Alhamdulillah, Rabu, 22 Juli 2020, tulisan saya berjudul "Kalah Pamor" dimuat di rubrik, Ah Tenane, Solopos. Masa tunggu pemuatan kali ini lebih cepat daripada naskah-naskah saya sebelumnya yang dimuat di rubrik Ah, Tenane. Biasanya masa tunggu selama satu bulan, tapi naskah kali ini sekitar satu minggu. Saya kirim tanggal 13 Juli 2020 dan dimuat tanggal 24 Juli 2020.
KALAH
PAMOR
Oleh : Yeni Endah
Sebagai wanita pekerja kantoran, Lady Cempluk terbiasa menyerahkan semua urusan rumah tangga pada Genduk Nicole, asisten rumah tangganya. Cempluk hanya tahu beresnya saja. Mendadak Nicole minta izin cuti panjang dan hal itu membuat Cempluk kelimpungan mengurus rumah.
Suatu hari Cempluk kehabisan air minum di dispenser, mau tak mau ia harus membeli sendiri ke warung. Biasanya tinggal kirim pesan melalui WhatssApp pada warung tetangga kanan rumahnya yaitu Pak Tom Gembus, galon air akan diantar plus dipasang di dispenser dan tinggal bayar. Layanan istimewa. Namun saat itu warung Pak Gembus tutup dan tidak mengabari seperti biasa. Padahal Cempluk belum sempat antisipasi dan persediaan air minum benar-benar habis.
“Waduh, mau tak mau aku harus jalan agak jauh ke warung untuk beli air minum,” gerutu Cempluk dalam hati.
Saat berada di warung, ketika akan membayar dan minta diantar galonnya, si pemilik warung yang bernama Jon Koplo bertanya, “Ibu rumahnya yang mana?”
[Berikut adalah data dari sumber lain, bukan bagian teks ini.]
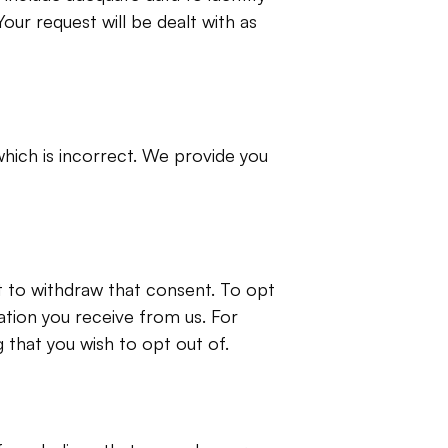
Your request will be dealt with as 
hich is incorrect. We provide you 
 to withdraw that consent. To opt 
tion you receive from us. For 
 that you wish to opt out of.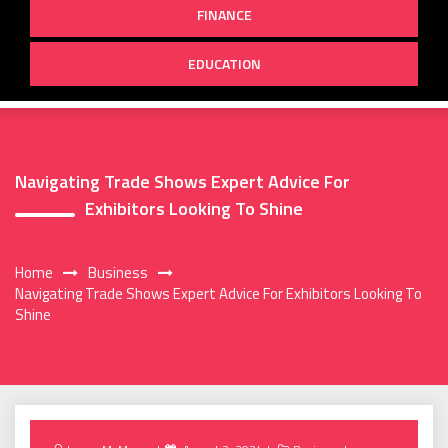
FINANCE
EDUCATION
Navigating Trade Shows Expert Advice For
Exhibitors Looking To Shine
Home
Business
Navigating Trade Shows Expert Advice For Exhibitors Looking To
Shine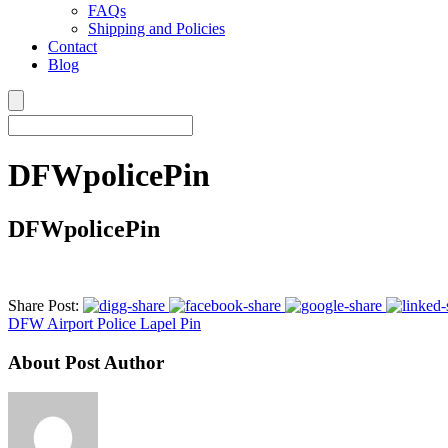
FAQs
Shipping and Policies
Contact
Blog
DFWpolicePin
DFWpolicePin
Share Post:
DFW Airport Police Lapel Pin
About Post Author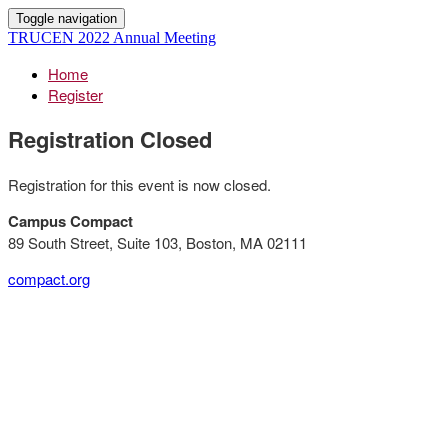
Toggle navigation
TRUCEN 2022 Annual Meeting
Home
Register
Registration Closed
Registration for this event is now closed.
Campus Compact
89 South Street, Suite 103, Boston, MA 02111
compact.org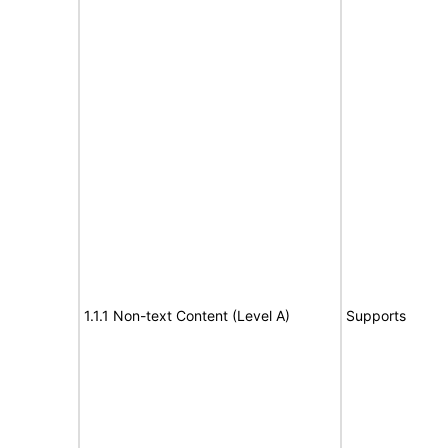
1.1.1 Non-text Content (Level A)
Supports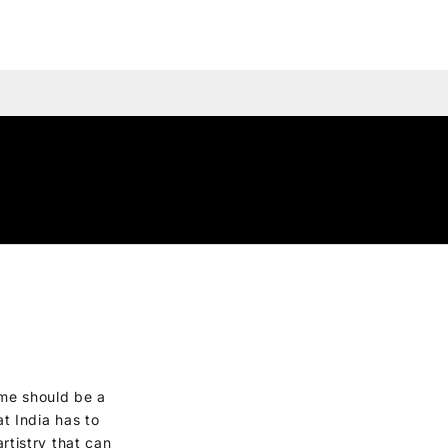
me should be a
t India has to
artistry that can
“Itu lho Pak. Lima rumah dari sini. Yang ada pohon mangganya.” jawab Cempluk.
“Oh, rumahnya mbak Nicole ya.”
Baca juga : Cara Kirim Tulisan ke Rubrik Ah, Tenane Solopos
“Betul Pak,” ucap Cempluk senang karena Pak Koplo tahu rumahnya, tapi di sisi lain ia juga kesal karena Nicole yang lebih dikenal oleh pemilik warung.
“Sudah berapa lama kerja sama mbak Nicole?”
Cempluk melongo dan bingung dengan pertanyaan itu.
“Kok saya baru lihat mbaknya beli galon ke warung saya?” Imbuh Koplo.
Cempluk baru menyadari pertanyaan dari Koplo setelah melihat penampilannya.
“Ladalah. Dikira aku iki asisten rumah tanggane Nicole, amarga aku nganggo daster elek, rambut dikuncir asal-asal lan sandal jepit. Beda karo Nicole yen tugas klambine necis,” dengus Cempluk kesal.
Saat tak ngantor, Cempluk memang selalu memakai daster saat di rumah. Selain itu Cempluk juga jarang berinteraksi dengan tetangga, karena harus pergi ke kantor pagi hari dan sering pulang hingga larut malam. Saat ada pertemuan wargapun ia jarang datang.
“Oalah. Jadi ini tho resikonya kalau kurang gaul sama tetangga warung. Jadi kalah pamor sama asisten rumah tangga. Ternyata pepatah Jawa berlaku ya ‘Ajining raga saka busana’ Seseorang itu dinilai atau dihargai dari pakaian yang dipakai,” batin Cempluk.